Underwatertimes.com News Service - September 26, 2007 12:18 EST

Tuna canneries in Mindanao have cut production because of a global drop in the catch of the fish, with local fishermen saying that the yield in July and August alone was the worst in the past 20 years.

"There was a crisis for two months,'' said Domingo Alape, a marketing executive of Frabelle Fishing which owns a tuna fleet in General Santos City. ''July and August was really, really very bad. Catch maybe for us is around 40 to 45 percent less."

Alape, who said that the catch was the worst he had seen in his 20 years in the business, said other tuna fishers are experiencing the same problem suffered by fishermen all over the world.

Ocean Canning Corp., one of the six tuna canneries in General Santos, have cut two eight-hour shifts and are now down to only one shift, affecting the hundreds of wage earners, according to a news report by the Voice of America. Industry experts say the tuna industry generates about 120,000 jobs in Mindanao.

The cannery normally operates 24 hours a day, said plant manager Mariano Fernandez, but it is now down to eight hours for the first time in its 10-year history, because fishing boats are bringing back fewer fish.

Plant manager Mariano Fernandez says he is down to as few as 600 workers a day, from about 1,500 in the past few months. Fernandez, who also heads the local cannery association, says all six canneries in General Santos are operating under similar conditions.

"One purse-seiner, a big vessel, can load 2,000 metric tons of tuna. They stay [at sea] for several months and they come home with 300 tons only. So this is unusual," Fernandez said.

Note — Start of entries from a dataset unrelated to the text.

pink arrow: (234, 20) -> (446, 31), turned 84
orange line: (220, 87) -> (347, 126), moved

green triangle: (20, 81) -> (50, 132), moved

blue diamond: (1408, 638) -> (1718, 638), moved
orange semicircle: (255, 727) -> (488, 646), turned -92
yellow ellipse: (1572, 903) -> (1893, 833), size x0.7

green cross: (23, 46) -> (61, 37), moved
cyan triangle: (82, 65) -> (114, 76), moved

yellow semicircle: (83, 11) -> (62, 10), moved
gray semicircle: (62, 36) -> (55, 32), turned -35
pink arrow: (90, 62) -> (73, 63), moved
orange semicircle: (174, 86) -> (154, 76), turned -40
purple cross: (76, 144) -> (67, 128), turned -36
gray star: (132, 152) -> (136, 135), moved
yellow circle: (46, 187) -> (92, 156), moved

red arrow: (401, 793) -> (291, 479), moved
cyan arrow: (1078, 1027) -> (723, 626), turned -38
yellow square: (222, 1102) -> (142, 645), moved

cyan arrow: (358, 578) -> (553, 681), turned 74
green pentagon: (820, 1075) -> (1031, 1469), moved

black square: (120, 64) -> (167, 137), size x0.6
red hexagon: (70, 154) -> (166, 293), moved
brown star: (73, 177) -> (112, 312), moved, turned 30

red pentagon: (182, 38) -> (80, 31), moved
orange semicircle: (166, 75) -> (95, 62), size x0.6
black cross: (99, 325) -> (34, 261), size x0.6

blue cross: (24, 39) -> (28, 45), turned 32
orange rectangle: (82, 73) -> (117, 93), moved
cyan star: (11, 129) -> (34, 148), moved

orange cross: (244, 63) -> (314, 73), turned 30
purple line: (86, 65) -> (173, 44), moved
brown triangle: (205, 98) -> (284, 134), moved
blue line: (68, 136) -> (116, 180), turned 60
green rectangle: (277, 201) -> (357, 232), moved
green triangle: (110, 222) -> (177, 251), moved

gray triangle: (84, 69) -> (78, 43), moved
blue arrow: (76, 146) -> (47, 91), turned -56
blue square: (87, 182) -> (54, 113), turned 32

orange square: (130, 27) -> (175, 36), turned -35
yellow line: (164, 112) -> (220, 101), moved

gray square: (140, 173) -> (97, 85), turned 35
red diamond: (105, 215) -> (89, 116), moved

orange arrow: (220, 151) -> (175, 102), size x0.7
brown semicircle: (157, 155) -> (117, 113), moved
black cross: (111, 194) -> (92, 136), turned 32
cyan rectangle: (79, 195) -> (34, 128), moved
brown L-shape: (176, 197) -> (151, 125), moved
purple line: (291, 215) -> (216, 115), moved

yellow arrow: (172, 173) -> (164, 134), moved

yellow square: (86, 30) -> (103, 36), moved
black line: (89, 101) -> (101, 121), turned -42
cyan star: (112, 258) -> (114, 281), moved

Even the Philippines Tuna Canning Association cannot explain the reason for the drop in the tuna catch.

"Nobody can safely say why it is so," said association president Paul Candelaria. "Some say it is because of the migrating pattern, or the feeding pattern after the [2004] tsunami. Some would say this year it is because of the global warming, some would tell you that it is because of over-fishing."

Environmentalists have warned that tuna could face extinction if current fishing rates continue. A meeting in Japan in January approved the first international plan to save tuna from over-fishing.

Last year, the International Commission for the Conservation of Atlantic Tunas decided to gradually reduce the catch of bluefin.

During their annual convention in General Santos last week, tuna industry leaders urged wide-ranging talks on measures to mitigate the tuna catch problem.

Philip Ong of the Philippine Chamber of Commerce and Industry proposed government investments in breeding tuna.

The Sulu Sea and Indonesian waters have been the traditional fishing grounds of fishermen, especially tuna catchers, but Marfin Tan, president of the Socksargen Federation of Fishing and Allied Industries Inc., said fishermen may have to travel farther to catch the fish.

"As the global warming affects the current of the ocean, tuna, which is migratory in nature, will look for temperature suitable and safe for them, and it has become difficult for our fishers to catch them," Tan said, adding that the P23-billion industry has reason to be alarmed.

In Davao City, the number of foreign fishing vessels that docked at the Davao City Fish Port Complex in Toril district dropped 18.64 percent in 2007 compared to 2006, according to facility manager Mario Malinao.

He said that from January to August 2006, foreign port calls at the port reached 599 but during the same period this year, the figure dropped to 499.

He said the volume of tuna unloaded at the fish port also went down by 3 percent to 3,202 metric tons from last year's 3,303 metric tons.